South Africans are taking advantage of power cuts to commit fraud
Santam recently released its Insurance Barometer report for the 2022/23 financial year ending in the first half of 2023, which highlighted a rise in power surge-related claims fraud.
Load shedding is coming at a serious personal cost to South Africans, with power surges causing appliances to be damaged or destroyed. The sudden power cuts can cause voltage fluctuations and surges, damaging sensitive electronic components in your appliances.
Load shedding has resulted in a spike in power surge-related claims regarding homes and businesses. The damage ranges from domestic appliances, such as TVs, fridges, and geysers, to industrial machinery.
Santam’s report showed that Personal Lines power surge claims increased by 37% over the last 12 months, and the value of power surge-related claims paid out nearly doubled for the second year running.
Additionally, a recent TrendER/infoQuest survey showed that close to three out of four South Africans had at least one home appliance damaged or destroyed due to load shedding. This marks a major increase from the 57% recorded in the 2022 study.
The loss of fridge contents has also increased from 50% in 2022 to 67% in 2023. Gate motor destruction or damage also increased from 15% to 27%. With load shedding also making security cameras ineffective, a rise in burglary/home invasions has also been detected – up to 16% from 11%.
Santum’s report also showed the main challenges faced by commercial and corporate respondents due to load shedding and power surges included loss of productivity (43%), increased costs of doing business (34%), and economic loss (23%), with actual damage to assets at 14%.
As a result of the out-of-control claims, Santam noted that it has experienced an element of fraud in this claim category, as evidenced by the insureds’ claims behaviour. Essentially, some insureds were claiming regularly and were found guilty of claims padding (inflation of the value of the claim).
Rising cost of living to blame
South Africans are struggling to cope with the high cost of living, with many turning to debt to make ends meet, and many are committing insurance fraud as an easy way to raise some cash.
This is according to the CEO of the Insurance Crime Bureau, Garth de Klerk, who said that the group had noted an uptick in insurance fraud.
Speaking with eNCA, De Klerk said the cost of living crisis in the country is pushing people to commit fraud that they consider a victimless crime to free up some cash.

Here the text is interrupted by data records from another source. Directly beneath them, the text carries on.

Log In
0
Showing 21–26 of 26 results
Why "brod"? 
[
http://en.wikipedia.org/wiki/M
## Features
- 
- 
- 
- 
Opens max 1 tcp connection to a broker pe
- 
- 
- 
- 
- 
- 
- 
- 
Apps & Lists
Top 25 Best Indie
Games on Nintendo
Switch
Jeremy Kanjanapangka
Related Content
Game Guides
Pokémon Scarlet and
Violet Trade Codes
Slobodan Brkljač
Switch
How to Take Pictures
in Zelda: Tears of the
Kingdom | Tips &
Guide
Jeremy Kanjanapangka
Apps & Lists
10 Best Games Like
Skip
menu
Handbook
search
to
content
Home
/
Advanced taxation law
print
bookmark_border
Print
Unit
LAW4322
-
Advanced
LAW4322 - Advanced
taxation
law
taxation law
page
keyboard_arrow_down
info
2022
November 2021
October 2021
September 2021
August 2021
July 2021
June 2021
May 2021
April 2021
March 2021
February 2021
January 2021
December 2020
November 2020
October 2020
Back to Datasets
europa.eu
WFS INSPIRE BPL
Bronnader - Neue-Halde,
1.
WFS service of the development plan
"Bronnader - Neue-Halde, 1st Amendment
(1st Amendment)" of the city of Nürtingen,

He explained while several insurance companies are seeing an uptick in claims padding, they are also seeing a concerning increase in incidence staging.

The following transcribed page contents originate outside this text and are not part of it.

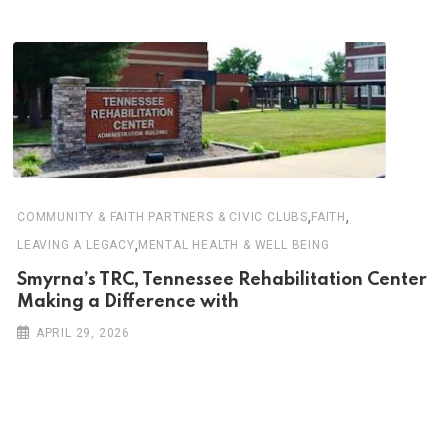
,
,
COMMUNITY & FAITH PARTNERS & CIVIC CLUBS
FAITH
,
LEAVING A LEGACY
MENTAL HEALTH & WELL BEING
Smyrna’s TRC, Tennessee Rehabilitation Center
Making a Difference with
APRIL 29, 2026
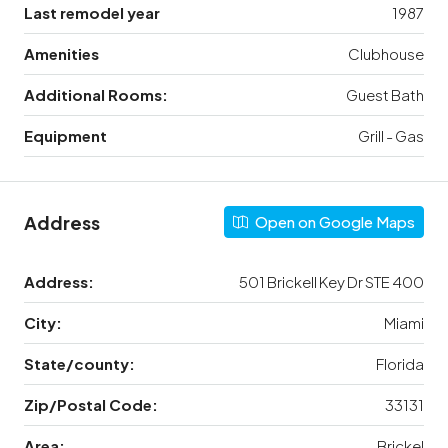
Last remodel year
1987
Amenities
Clubhouse
Additional Rooms:
Guest Bath
Equipment
Grill - Gas
Address
Open on Google Maps
Address:
501 Brickell Key Dr STE 400
City:
Miami
State/county:
Florida
Zip/Postal Code:
33131
Area:
Brickel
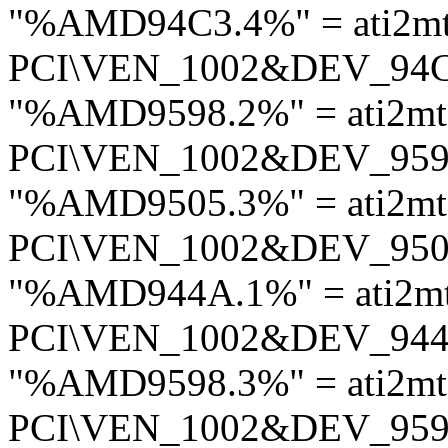
"%AMD94C3.4%" = ati2m
PCI\VEN_1002&DEV_94
"%AMD9598.2%" = ati2mt
PCI\VEN_1002&DEV_95
"%AMD9505.3%" = ati2mt
PCI\VEN_1002&DEV_95
"%AMD944A.1%" = ati2m
PCI\VEN_1002&DEV_94
"%AMD9598.3%" = ati2mt
PCI\VEN_1002&DEV_95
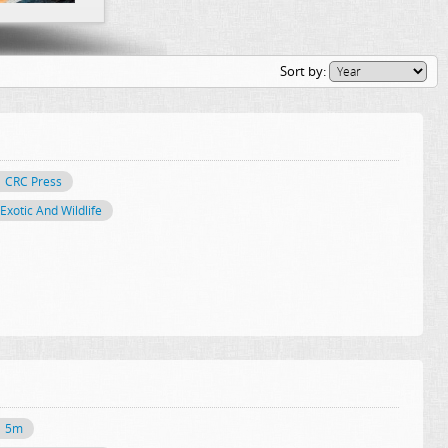
Sort by:
CRC Press
Exotic And Wildlife
5m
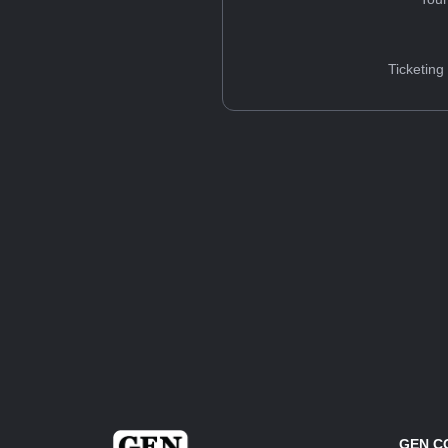
Ticketing
GEN C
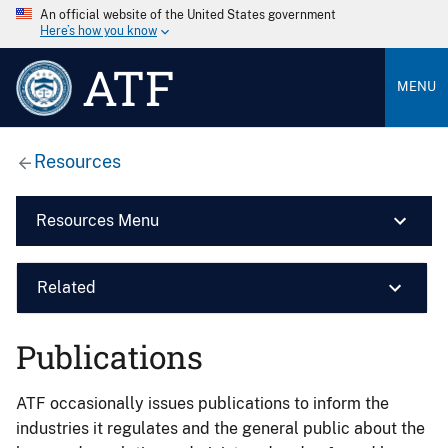
An official website of the United States government
Here’s how you know
ATF
MENU
Resources
Resources Menu
Related
Publications
ATF occasionally issues publications to inform the
industries it regulates and the general public about the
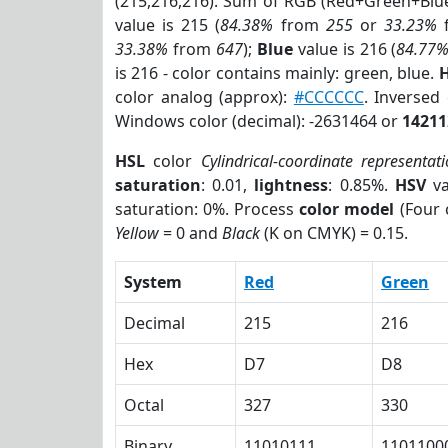
(215,216,216). Sum of RGB (Red+Green+Blu
value is 215 (
84.38%
from
255
or
33.23%
33.38%
from
647
);
Blue
value is 216 (
84.77
is 216 - color contains mainly: green, blue.
H
color analog (approx):
#CCCCCC
. Inversed
Windows color (decimal): -2631464 or
14211
HSL
color
Cylindrical-coordinate representat
saturation
: 0.01,
lightness
: 0.85%.
HSV
va
saturation: 0%. Process
color model
(Four 
Yellow
= 0 and
Black
(K on CMYK) = 0.15.
System
Red
Green
Decimal
215
216
Hex
D7
D8
Octal
327
330
Binary
11010111
1101100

“This is quite prevalent in claims for home invasions, where individuals are claiming that their homes were broken into, listing various items of value that were stolen when, in fact, the robbery never took place,” said De Klerk.
De Klerk said that as the economic conditions have worsened in South Africa, insurers are seeing these types of claims fraud increase across the income brackets, from poor households right through to high-income earners – although they are more prevalent among those that don’t have a safety net in terms of disposable income.